Isvara terdiam. Matanya menyipit saat dia melihat beberapa orang kenalan.
Kebetulan?
"Kita bener-bener lucky, nggak nyangka nginep di hotel bintang 5 masih dapet fasilitas sebagus ini." wanita manja itu memeluk pria jangkung di sisinya, menarik kepala pria itu, mengecup pipinya.
"Jam berapa kita snorkling nanti?" pria yang dicium pacarnya bertanya pada Galih tentang schedule mereka hari ini. Terumbu karang di Pulau Pengantin benar-benar cantik. Pantainya seperti tidak terjamah tangan manusia, mereka bahkan bisa melihat jelas dalam kedalaman 2 meter.
"Kita bisa snorkling jam 1 siang. Setelah makan siang, nggak pa-pa?" Galih bertanya.
"Oke, kita kebetulan belum sarapan juga sekarang."
"Kalian bisa melihat-lihat dulu pemandangan di sekitar desa. Ada sepeda listrik yang bisa kalian gunakan di garasi vila.

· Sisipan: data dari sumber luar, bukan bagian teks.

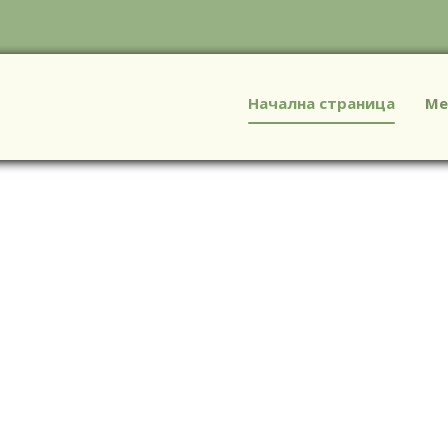
Начална страница
Ме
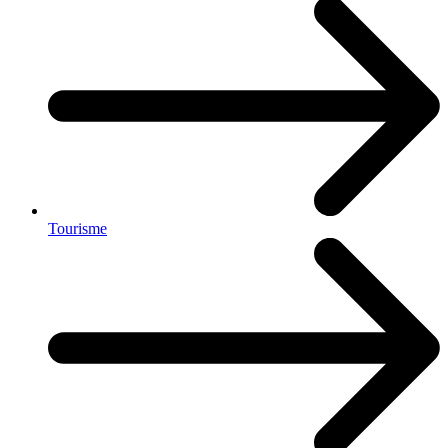
Tourisme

Saya sekali lagi mengingatkan, jangan meninggalkan vila lewat dari jam 7 malam. Tolong patuhi aturan desa."
"Kami mengerti."
Galih menjelaskan beberapa hal lain, sebelum akhirnya dia menyadari ada tatapan yang terarah padanya. Jadi dia menoleh, terkejut melihat dua orang yang saat ini berada beberapa meter darinya.
"Eh, Mbak Isvara lagi jalan-jalan?" Galih menyapa ramah.

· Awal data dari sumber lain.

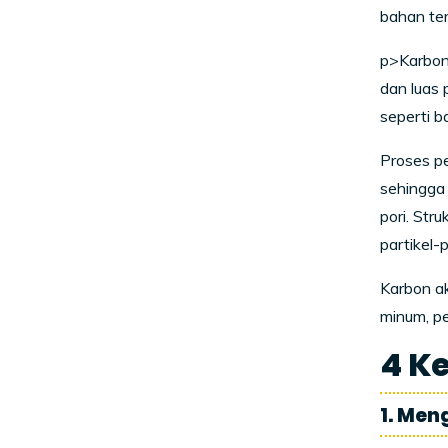
bahan ter
p>Karbon 
dan luas 
seperti ba
Proses pe
sehingga 
pori. Str
partikel-p
Karbon ak
minum, p
4 Ke
1. Men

Begitu nama Isvara disebut, sosok yang sedang mengobrol dengan Galih juga tertegun. Sebelum akhirnya mereka menatap ke arah Galih melihat. Lalu terdiam melihat sosok yang familier.
Benar-benar kenalan.
Isvara tersenyum, "Ya, Mas Galih nganter tamu?"
"Iya." Galih mengangguk kecil. "Ini Mas Rafel dan teman-temannya, mereka akan menginap beberapa malam di Pulau Pengantin. Semuanya ... itu Mbak Isvara, beliau adalah cucunya Pak Irman, baru saja kembali beberapa hari lalu."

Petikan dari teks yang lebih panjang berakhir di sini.